A case study by Ithaka S+R in partnership with The Andrew W. Mellon Foundation and the Association of Art Museum Directors examines how the Andy Warhol Museum has been successful in its diversity, equity, and inclusion efforts.

In 2014, The Andrew W. Mellon Foundation set out with partners the Association of Art Museum Directors and Ithaka S+R to look at an issue of increasing concern to the arts community: the lack of representative diversity in museum professions. This field-wide demographic study found that people of color are underrepresented in the museum community, and that there are structural barriers to entry for these positions.
As museum leaders reassess what barriers to staff diversity may be present in their respective organizations, the Mellon Foundation is highlighting solutions as well as challenges throughout the field. We partnered again with Ithaka S+R and the Association of Art Museum Directors, this time to examine how some art museums have been successful in these areas, hoping that this would allow others to learn from peers and adopt practices that would reduce their own structural barriers not only with respect to staffing but towards achieving equity more broadly.
We have summarized case study findings for the Los Angeles County Museum of Art (LACMA) and the Studio Museum in Harlem. The latest in this series features the Andy Warhol Museum, which considers engaging nontraditional staff and audiences as an extension of its mission.
The Andy Warhol Museum
The Andy Warhol Museum is located in the artist’s home town of Pittsburgh, PA. It’s the largest single-artist museum in the country, located near one of Pittsburgh’s poorest neighborhoods. While the city has struggled economically, it has a legacy of strong support for the arts.
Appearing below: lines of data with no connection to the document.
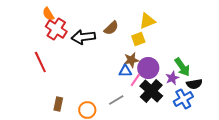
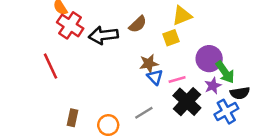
brown star: (131, 60) -> (149, 64), moved
purple circle: (148, 68) -> (209, 59), moved
blue triangle: (125, 71) -> (155, 77), turned 48
pink line: (135, 80) -> (177, 80), moved, turned 40

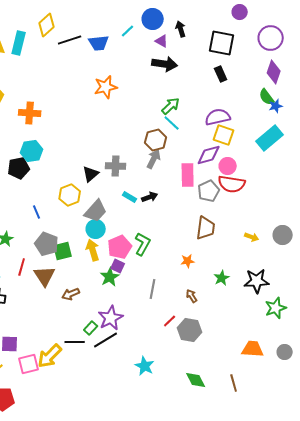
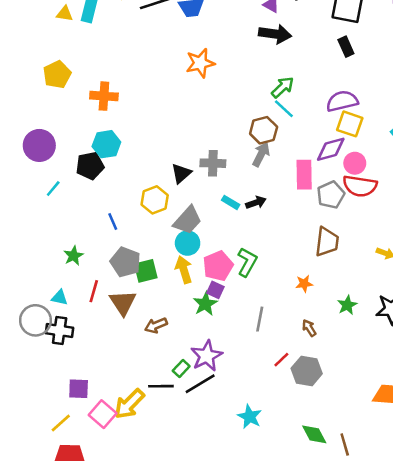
pink square: (29, 364) -> (103, 414), turned -35
brown line: (234, 383) -> (345, 445), moved

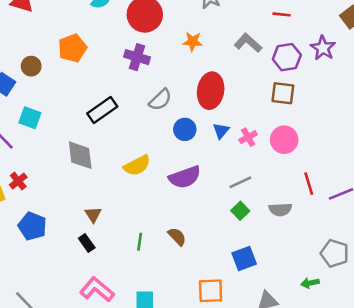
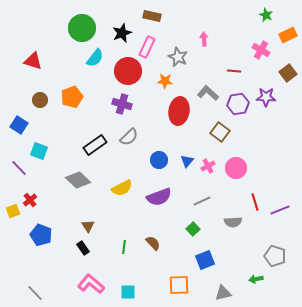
orange star: (193, 42) -> (165, 81), moved
purple star: (323, 48) -> (266, 97), turned -30
brown circle: (31, 66) -> (40, 100), moved
red ellipse: (211, 91) -> (179, 111), moved
brown square: (283, 93) -> (220, 132), moved, turned 30
gray semicircle: (160, 100) -> (129, 137), moved
gray diamond: (80, 155) -> (78, 180), turned -40
green square: (240, 211) -> (193, 229), moved

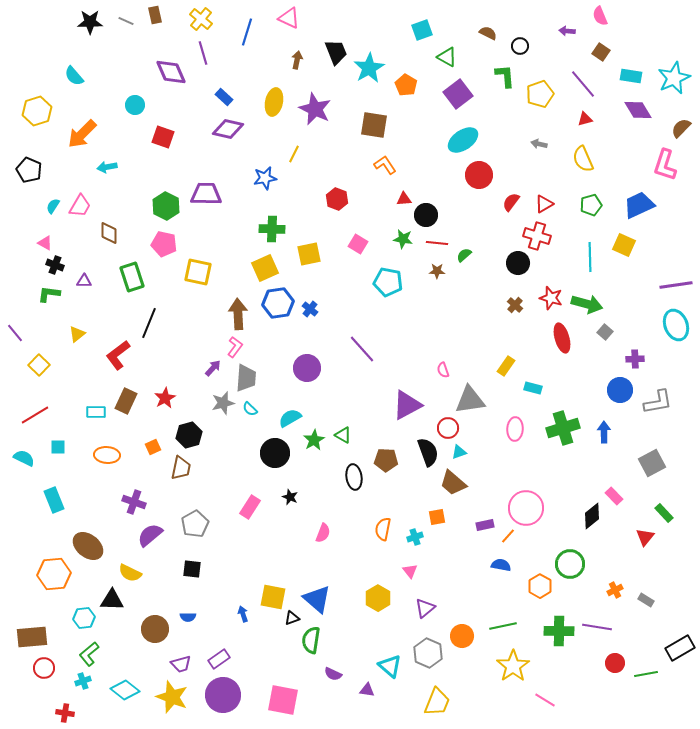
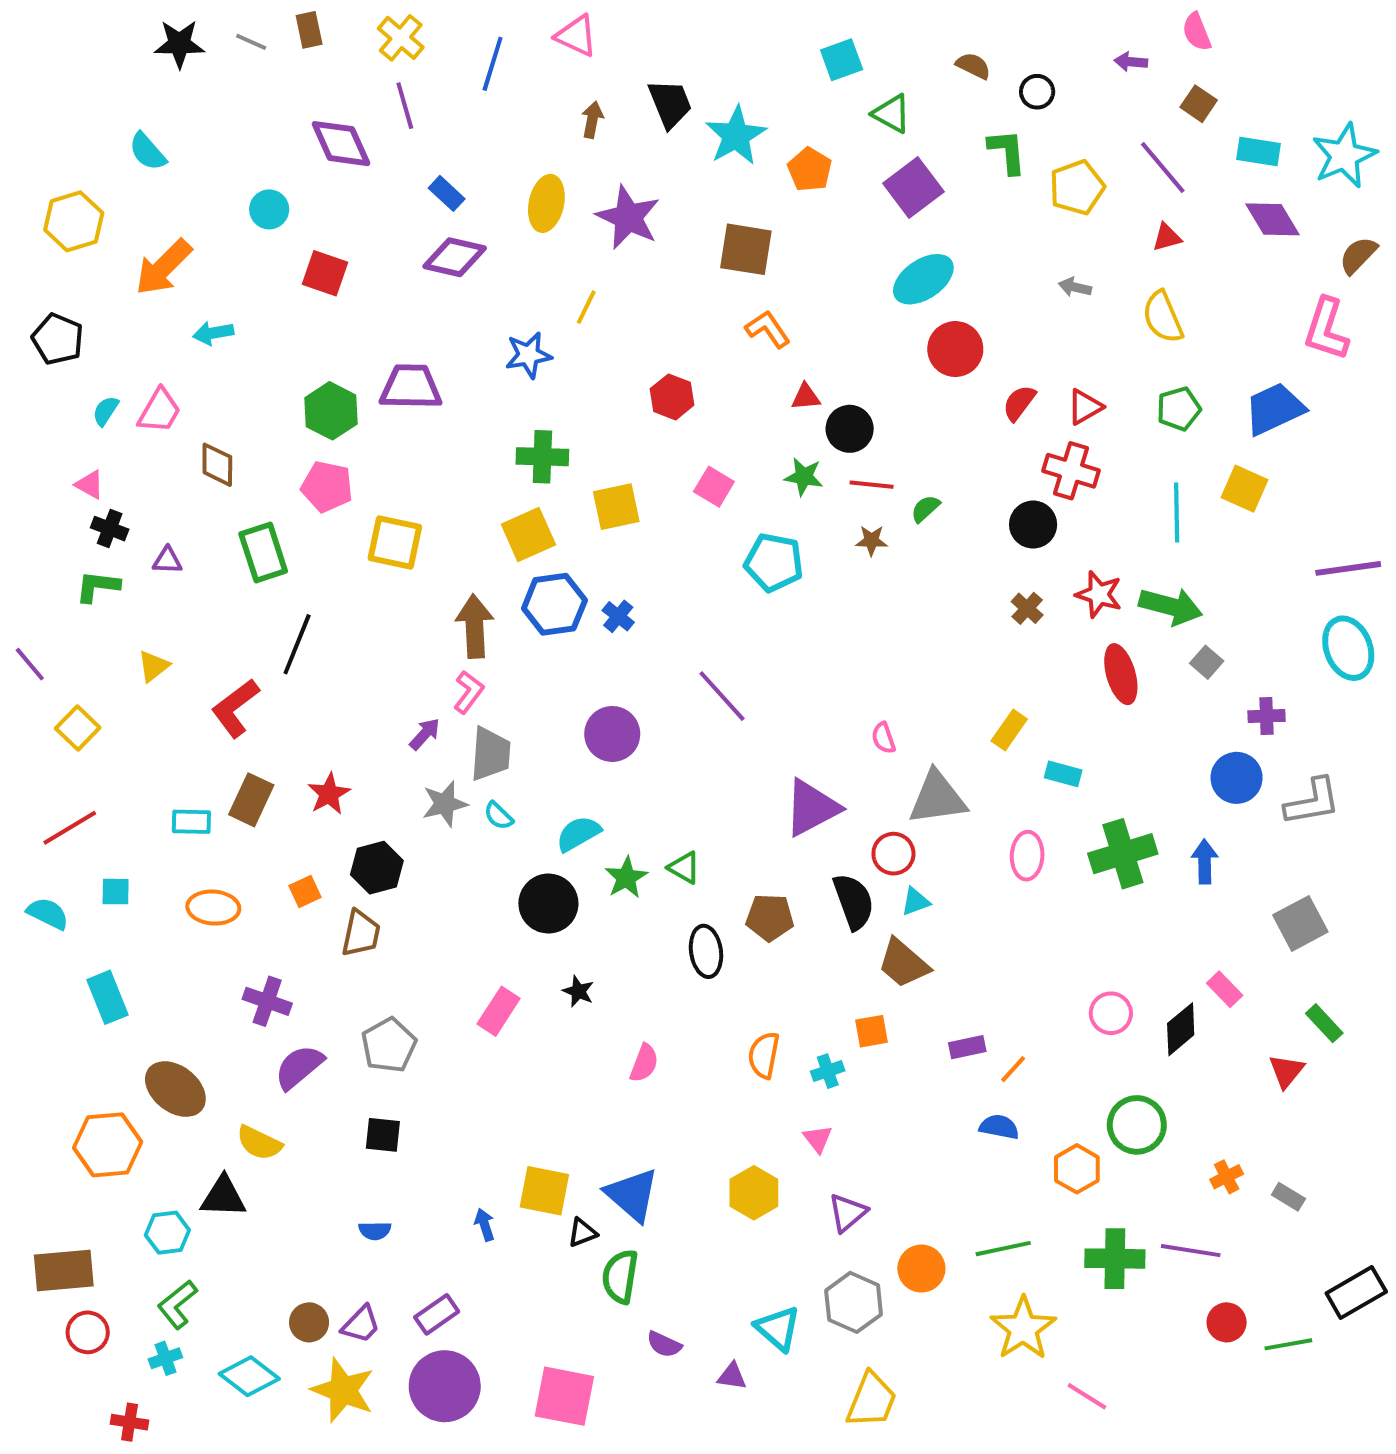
pink circle: (526, 508) -> (1111, 1013), moved, size x0.6
brown circle: (155, 629) -> (309, 1322), moved, size x0.7
purple trapezoid: (181, 664) -> (361, 1324), turned -30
The Warhol stands out because of its strategy to diversify the pipeline of professional roles, by thinking expansively about its curatorial practice, and actively working to strengthen community ties.
Prioritizing Diversity
The fact that the Warhol has higher diversity than most museums isn’t an accident. Its education department has been working on creating a pipeline of more diverse applicants for years. The museum offers a suite of culturally specific youth programs. While some of these programs are decidedly local, others make the museum a regional destination. For example, their annual LGBTQ+ Youth Prom draws residents from Pittsburgh as well as the surrounding Western Pennsylvania counties. For many LGBTQ+ youth, the Warhol provides a valuable safe space in a region that can feel hostile to their identities. Culturally specific programs like this provide an entry point into the museum—and to the arts more broadly—for people who might not otherwise have one. Community members who enjoy the Warhol’s programming have gone on to secure internships, participate in citywide initiatives offering paid opportunities for students, and even acquire full-time jobs at the museum. The Warhol’s next challenge will be formalizing what has until now been an informal process for creating an employment pipeline.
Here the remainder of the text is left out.